Go through the lines below and copy each one that holds the string "Fundación".
------ EXTRACTED MATERIAL
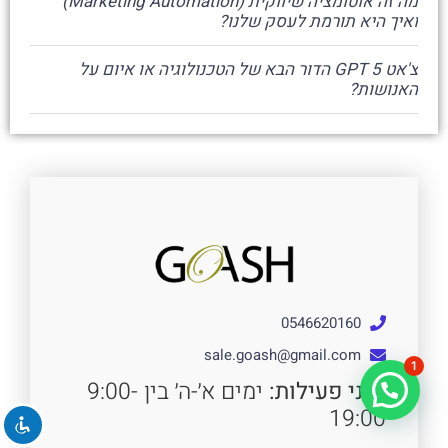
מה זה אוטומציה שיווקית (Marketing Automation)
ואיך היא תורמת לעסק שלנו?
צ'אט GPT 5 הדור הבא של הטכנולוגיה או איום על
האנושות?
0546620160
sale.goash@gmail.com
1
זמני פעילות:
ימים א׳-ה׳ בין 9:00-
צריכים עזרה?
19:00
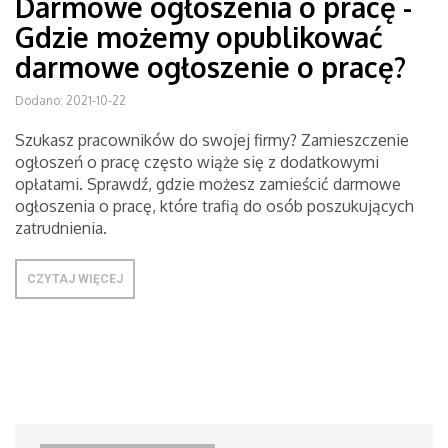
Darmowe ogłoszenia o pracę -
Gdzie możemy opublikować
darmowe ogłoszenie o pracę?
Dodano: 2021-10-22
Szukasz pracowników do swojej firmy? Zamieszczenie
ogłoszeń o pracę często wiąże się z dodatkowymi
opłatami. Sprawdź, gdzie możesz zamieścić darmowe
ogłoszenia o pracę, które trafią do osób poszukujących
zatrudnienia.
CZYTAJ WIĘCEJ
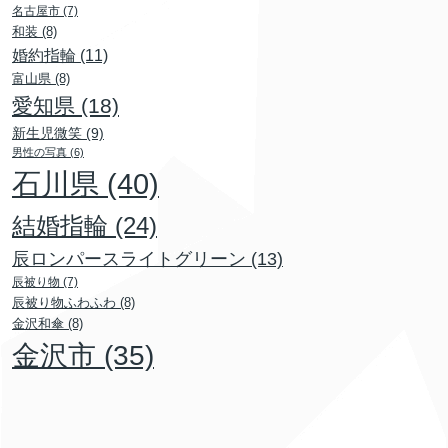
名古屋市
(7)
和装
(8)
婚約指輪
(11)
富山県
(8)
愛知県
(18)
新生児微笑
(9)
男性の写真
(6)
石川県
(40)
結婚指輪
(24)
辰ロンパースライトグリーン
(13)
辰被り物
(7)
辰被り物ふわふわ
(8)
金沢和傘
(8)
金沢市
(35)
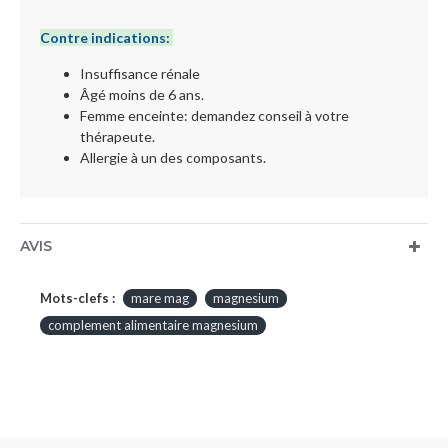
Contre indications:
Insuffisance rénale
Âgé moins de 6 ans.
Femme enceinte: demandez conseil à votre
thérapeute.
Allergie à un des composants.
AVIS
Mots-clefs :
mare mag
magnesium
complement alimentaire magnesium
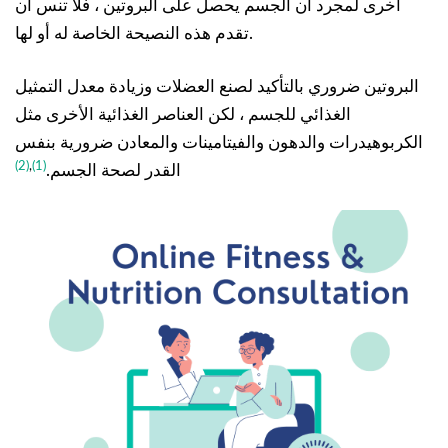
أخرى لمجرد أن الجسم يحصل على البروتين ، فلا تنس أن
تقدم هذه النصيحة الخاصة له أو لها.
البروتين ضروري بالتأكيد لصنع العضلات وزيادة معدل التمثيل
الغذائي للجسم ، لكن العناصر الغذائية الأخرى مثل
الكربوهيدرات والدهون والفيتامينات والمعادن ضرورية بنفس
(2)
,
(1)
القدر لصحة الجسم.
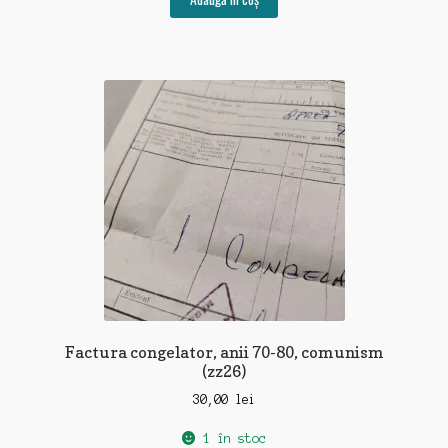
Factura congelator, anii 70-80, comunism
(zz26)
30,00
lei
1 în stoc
------------
------ EXTRACTED MATERIAL
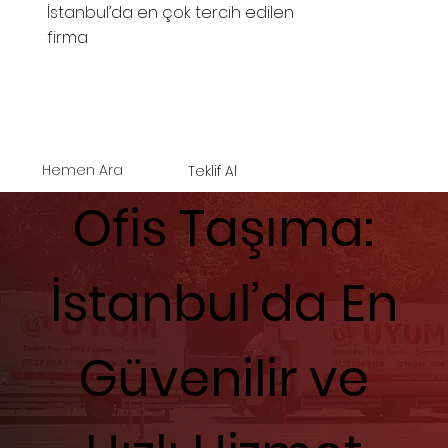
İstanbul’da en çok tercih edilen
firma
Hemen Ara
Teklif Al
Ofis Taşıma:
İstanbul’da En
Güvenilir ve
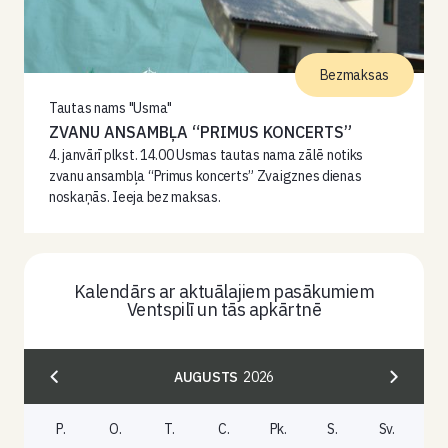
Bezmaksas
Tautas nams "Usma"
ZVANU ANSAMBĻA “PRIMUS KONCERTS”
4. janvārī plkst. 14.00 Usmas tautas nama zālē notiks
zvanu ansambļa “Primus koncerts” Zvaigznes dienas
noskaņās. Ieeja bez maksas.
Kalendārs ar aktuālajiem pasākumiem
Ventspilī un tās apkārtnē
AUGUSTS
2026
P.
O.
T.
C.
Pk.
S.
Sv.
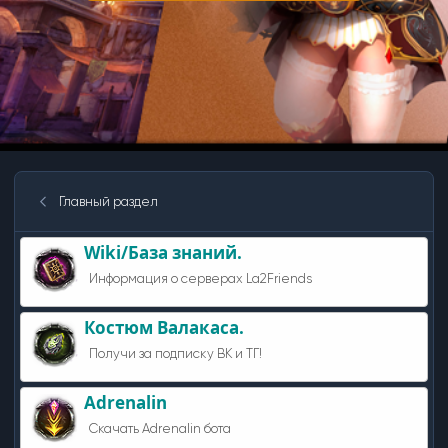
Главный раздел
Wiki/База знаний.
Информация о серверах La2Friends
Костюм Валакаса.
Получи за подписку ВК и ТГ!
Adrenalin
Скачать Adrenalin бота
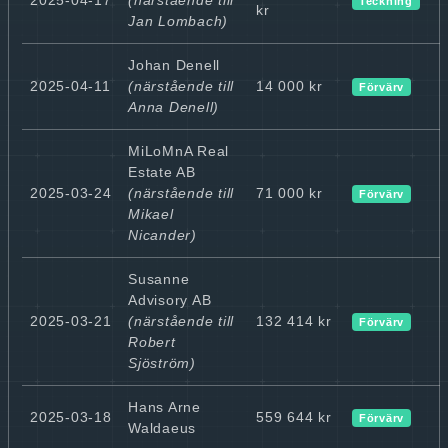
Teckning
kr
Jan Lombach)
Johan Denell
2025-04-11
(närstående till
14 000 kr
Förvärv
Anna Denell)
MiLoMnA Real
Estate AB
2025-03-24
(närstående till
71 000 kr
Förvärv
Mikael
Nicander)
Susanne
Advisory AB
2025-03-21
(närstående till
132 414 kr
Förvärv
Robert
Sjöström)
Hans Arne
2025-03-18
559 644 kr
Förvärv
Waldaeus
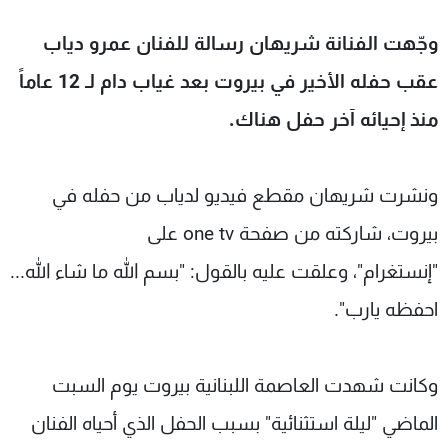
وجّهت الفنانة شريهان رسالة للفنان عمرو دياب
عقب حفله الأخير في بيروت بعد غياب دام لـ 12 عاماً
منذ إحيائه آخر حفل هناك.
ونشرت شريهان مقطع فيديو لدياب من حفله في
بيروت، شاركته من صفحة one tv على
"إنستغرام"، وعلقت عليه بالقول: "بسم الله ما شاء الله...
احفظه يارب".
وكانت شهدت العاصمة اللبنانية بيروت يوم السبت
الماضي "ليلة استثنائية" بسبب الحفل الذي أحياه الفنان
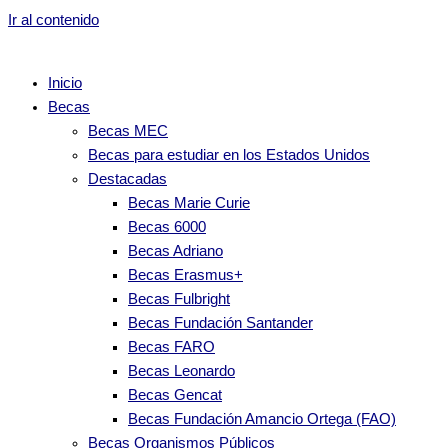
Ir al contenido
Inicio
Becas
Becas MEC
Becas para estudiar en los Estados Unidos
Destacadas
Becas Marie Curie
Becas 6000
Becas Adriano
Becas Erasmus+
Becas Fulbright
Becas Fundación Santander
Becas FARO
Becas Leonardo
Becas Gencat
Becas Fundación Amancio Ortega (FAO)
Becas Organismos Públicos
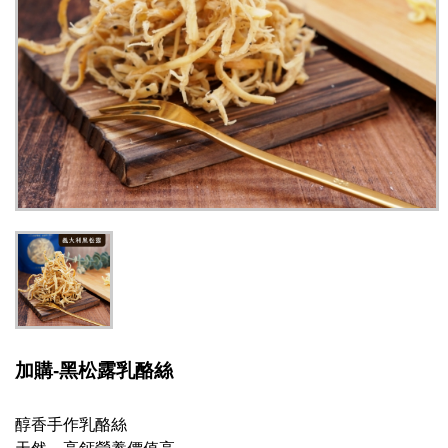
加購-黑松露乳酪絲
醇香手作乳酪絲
------------
### [RESPONSE TO THIS TASK]
Becas Fundación Santander
Becas Fundación Amancio Ortega (FAO)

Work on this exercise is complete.